» Directions
Everything in the listing should be set down exactly, apart from the pictures.

» Material to process

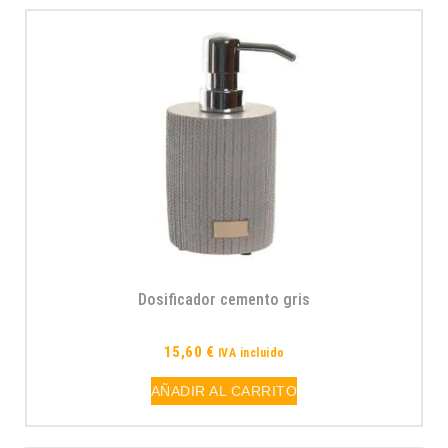
Dosificador cemento gris
15,60
€
IVA incluido
AÑADIR AL CARRITO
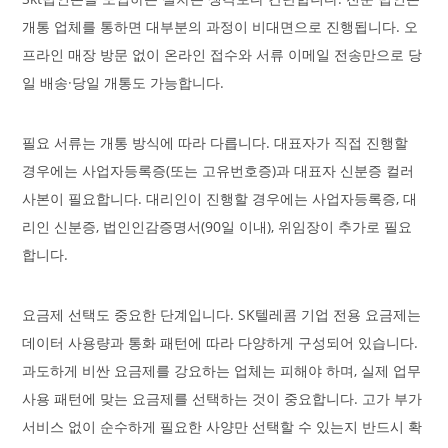
개통 업체를 통하면 대부분의 과정이 비대면으로 진행됩니다. 오
프라인 매장 방문 없이 온라인 접수와 서류 이메일 전송만으로 당
일 배송·당일 개통도 가능합니다.
필요 서류는 개통 방식에 따라 다릅니다. 대표자가 직접 진행할
경우에는 사업자등록증(또는 고유번호증)과 대표자 신분증 컬러
사본이 필요합니다. 대리인이 진행할 경우에는 사업자등록증, 대
리인 신분증, 법인인감증명서(90일 이내), 위임장이 추가로 필요
합니다.
요금제 선택도 중요한 단계입니다. SK텔레콤 기업 전용 요금제는
데이터 사용량과 통화 패턴에 따라 다양하게 구성되어 있습니다.
과도하게 비싼 요금제를 강요하는 업체는 피해야 하며, 실제 업무
사용 패턴에 맞는 요금제를 선택하는 것이 중요합니다. 고가 부가
서비스 없이 순수하게 필요한 사양만 선택할 수 있는지 반드시 확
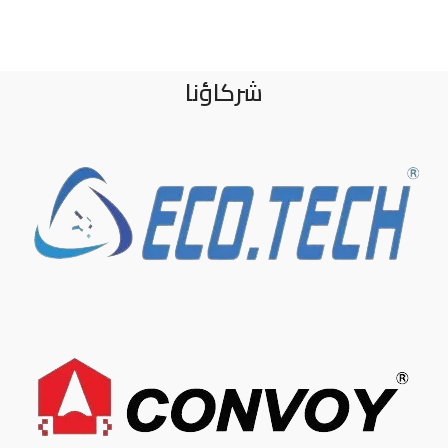
شركاؤنا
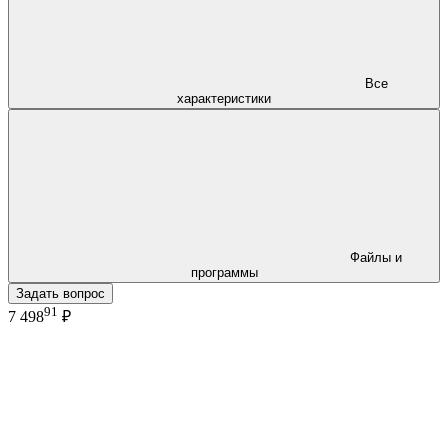
Все
характеристики
Файлы и
программы
Задать вопрос
91
7 498
₽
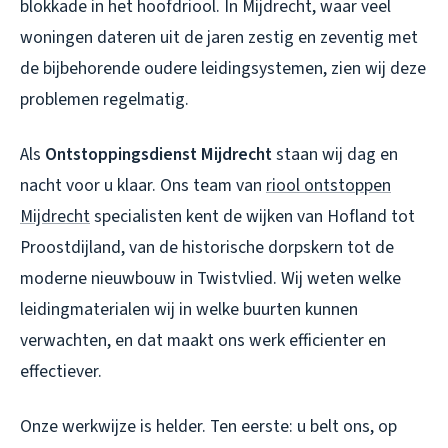
blokkade in het hoofdriool. In Mijdrecht, waar veel
woningen dateren uit de jaren zestig en zeventig met
de bijbehorende oudere leidingsystemen, zien wij deze
problemen regelmatig.
Als
Ontstoppingsdienst Mijdrecht
staan wij dag en
nacht voor u klaar. Ons team van
riool ontstoppen
Mijdrecht
specialisten kent de wijken van Hofland tot
Proostdijland, van de historische dorpskern tot de
moderne nieuwbouw in Twistvlied. Wij weten welke
leidingmaterialen wij in welke buurten kunnen
verwachten, en dat maakt ons werk efficienter en
effectiever.
Onze werkwijze is helder. Ten eerste: u belt ons, op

» Exercise solution
Dosificador cemento gris
15,60
€
IVA incluido
AÑADIR AL CARRITO
개통 업체를 통하면 대부분의 과정이 비대면으로 진행됩니다. 오
프라인 매장 방문 없이 온라인 접수와 서류 이메일 전송만으로 당
일 배송·당일 개통도 가능합니다.
필요 서류는 개통 방식에 따라 다릅니다. 대표자가 직접 진행할
경우에는 사업자등록증(또는 고유번호증)과 대표자 신분증 컬러
사본이 필요합니다. 대리인이 진행할 경우에는 사업자등록증, 대
리인 신분증, 법인인감증명서(90일 이내), 위임장이 추가로 필요
합니다.
요금제 선택도 중요한 단계입니다. SK텔레콤 기업 전용 요금제는
데이터 사용량과 통화 패턴에 따라 다양하게 구성되어 있습니다.
과도하게 비싼 요금제를 강요하는 업체는 피해야 하며, 실제 업무
사용 패턴에 맞는 요금제를 선택하는 것이 중요합니다. 고가 부가
서비스 없이 순수하게 필요한 사양만 선택할 수 있는지 반드시 확
شركاؤنا
Все
характеристики
Файлы и
программы
Задать вопрос
91
7 498
₽
blokkade in het hoofdriool. In Mijdrecht, waar veel
woningen dateren uit de jaren zestig en zeventig met
de bijbehorende oudere leidingsystemen, zien wij deze
problemen regelmatig.
Als
Ontstoppingsdienst Mijdrecht
staan wij dag en
nacht voor u klaar. Ons team van
riool ontstoppen
Mijdrecht
specialisten kent de wijken van Hofland tot
Proostdijland, van de historische dorpskern tot de
moderne nieuwbouw in Twistvlied. Wij weten welke
leidingmaterialen wij in welke buurten kunnen
verwachten, en dat maakt ons werk efficienter en
effectiever.
Onze werkwijze is helder. Ten eerste: u belt ons, op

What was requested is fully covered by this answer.